Instaladores para Windows e Mac OS X, bem como pacotes RPM e deb. para Linux, estão disponíveis no site de download do LibreOffice. O software está licenciados sob a LGPLv3.
Com informações de : The H Online
França e Alemanha iniciam colaboração open source
June 19, 2013 11:26 - Pas de commentaire
O Open Source Business Alliance (OSBAGerman), uma confederação de alemães mantenedores de softwares openSource e usuários, e seu colega francês, o Conseil National du Logiciel Libre (CNLLFrench) chegaram a um acordo sobre uma colaboração ampla. As duas organizações querem coordenar melhor sua campanha a nível europeu e colaborar com outras organizações europeias de código aberto.
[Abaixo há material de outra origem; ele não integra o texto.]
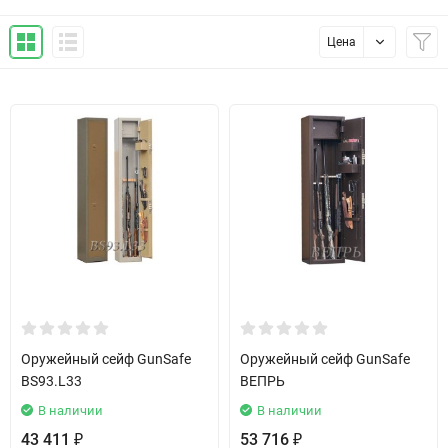
Цена
Оружейный сейф GunSafe
Оружейный сейф GunSafe
BS93.L33
ВЕПРЬ
В наличии
В наличии
43 411
53 716
₽
₽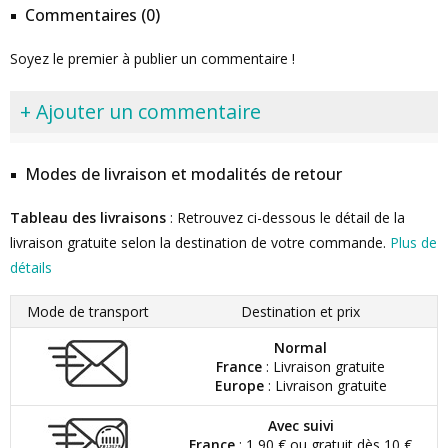
Commentaires (0)
Soyez le premier à publier un commentaire !
+ Ajouter un commentaire
Modes de livraison et modalités de retour
Tableau des livraisons
: Retrouvez ci-dessous le détail de la
livraison gratuite selon la destination de votre commande.
Plus de
détails
Mode de transport
Destination et prix
Normal
France
: Livraison gratuite
Europe
: Livraison gratuite
Avec suivi
France
: 1,90 € ou gratuit dès 10 €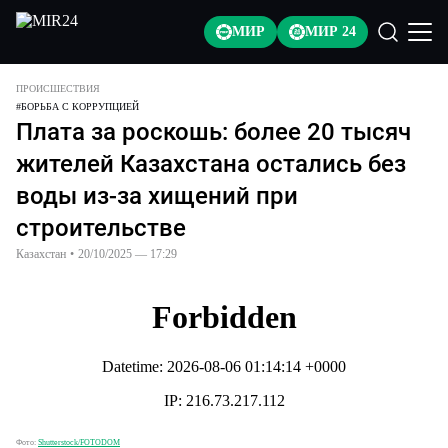
МИР
МИР 24
ПРОИСШЕСТВИЯ
#
БОРЬБА С КОРРУПЦИЕЙ
Плата за роскошь: более 20 тысяч
жителей Казахстана остались без
воды из-за хищений при
строительстве
Казахстан
•
20/10/2025 — 17:29
Фото:
Shutterstock/FOTODOM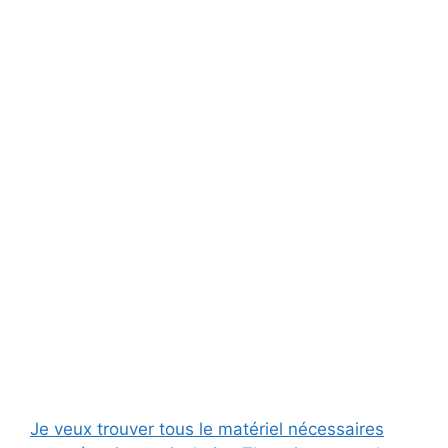
Je veux trouver tous le matériel nécessaires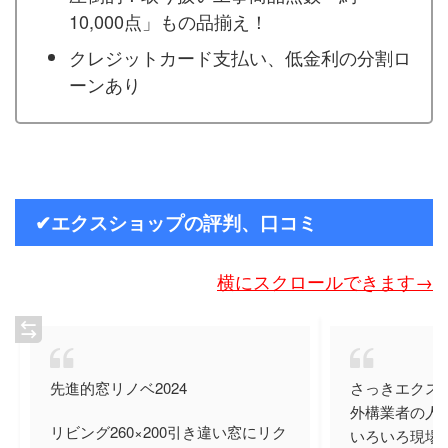
10,000点」もの品揃え！
クレジットカード支払い、低金利の分割ロ
ーンあり
✔エクスショップの評判、口コミ
横にスクロールできます→
先進的窓リノベ2024
さっきエクス
外構業者の人
リビング260×200引き違い窓にリク
いろいろ現場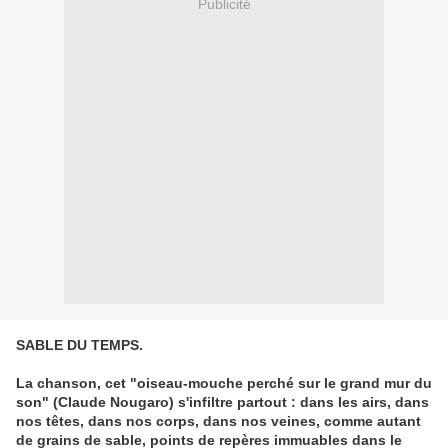
Publicité
SABLE DU TEMPS.
La chanson, cet "oiseau-mouche perché sur le grand mur du
son" (Claude Nougaro) s'infiltre partout : dans les airs, dans
nos têtes, dans nos corps, dans nos veines, comme autant
de grains de sable, points de repères immuables dans le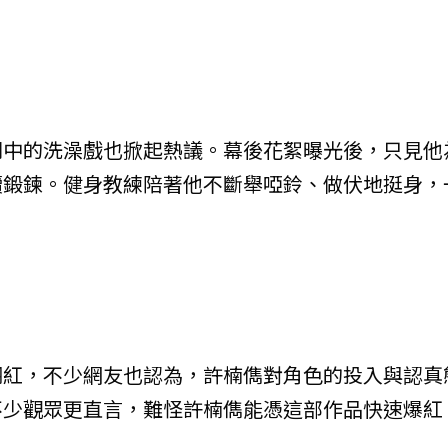
劇中的洗澡戲也掀起熱議。幕後花絮曝光後，只見他
續鍛鍊。健身教練陪著他不斷舉啞鈴、做伏地挺身，
翻紅，不少網友也認為，許楠儁對角色的投入與認真
不少觀眾更直言，難怪許楠儁能憑這部作品快速爆紅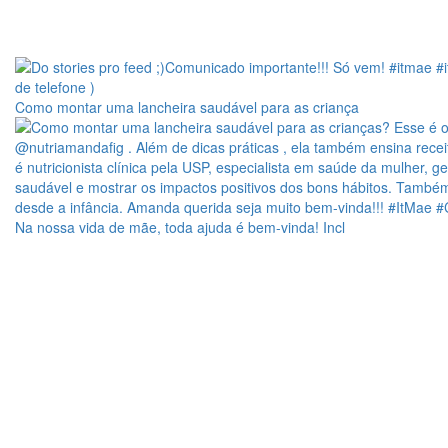
Como montar uma lancheira saudável para as criança
Na nossa vida de mãe, toda ajuda é bem-vinda! Incl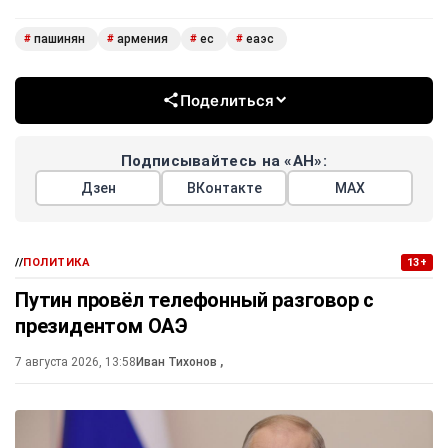
пашинян
армения
ес
еаэс
#
#
#
#
Поделиться
Подписывайтесь на «АН»:
Дзен
ВКонтакте
МАХ
//
ПОЛИТИКА
13+
Путин провёл телефонный разговор с
президентом ОАЭ
7 августа 2026, 13:58
Иван Тихонов
,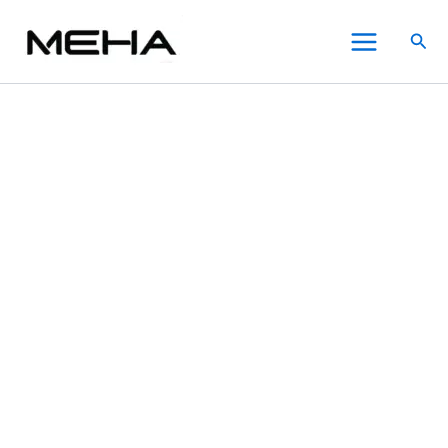
Airscream
跳
原
原
價
目
目
此
此
此
Main
Airspops
至
始
始
格
前
前
產
產
產
特價
特價
特價
特價
搜
Pro
Menu
主
價
價
範
價
價
品
品
品
尋
II
要
格：
格：
圍：
格：
格：
有
有
有
氣
內
NT$800.00。
NT$800.00。
NT$300.00
NT$600.00。
NT$600.00。
多
多
多
泡
2
容
到
種
種
種
代
NT$1,400.00
款
款
款
可
式。
式。
式。
調
可
可
可
瓦
在
在
在
電
子
產
產
產
煙
品
品
品
主
頁
頁
頁
機
面
面
面
空
選
選
選
倉
煙
擇
擇
擇
彈
選
選
選
官
項
項
項
網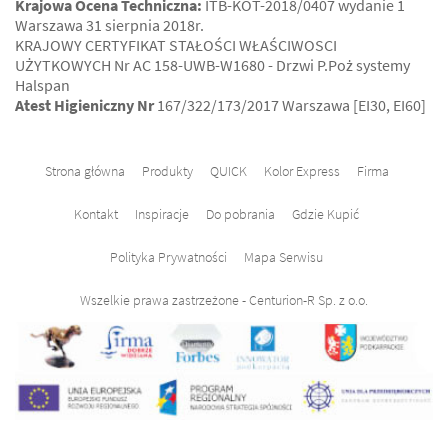
Krajowa Ocena Techniczna:
ITB-KOT-2018/0407 wydanie 1
Warszawa 31 sierpnia 2018r.
KRAJOWY CERTYFIKAT STAŁOŚCI WŁAŚCIWOSCI
UŻYTKOWYCH Nr AC 158-UWB-W1680 - Drzwi P.Poż systemy
Halspan
Atest Higieniczny Nr
167/322/173/2017 Warszawa [EI30, EI60]
Strona główna
Produkty
QUICK
Kolor Express
Firma
Kontakt
Inspiracje
Do pobrania
Gdzie Kupić
Polityka Prywatności
Mapa Serwisu
Wszelkie prawa zastrzeżone - Centurion-R Sp. z o.o.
OSBA e CNLL também estão olhando para tornar mais fácil para os seus membros o acesso aos mercados dos países vizinhos e para desenvolver uma lista compartilhada de demandas de políticas de TI, com base em 10 propostas da CNLL para uma política de software aberto e diretrizes da OSBA sobre demandas. Ambos os documentos pedem maior atenção a ser dada ao software de código aberto no setor público de contratos de TI, maior ênfase deve ser colocada sobre a interoperabilidade baseada em normas royalty-free e liberdade de patentes.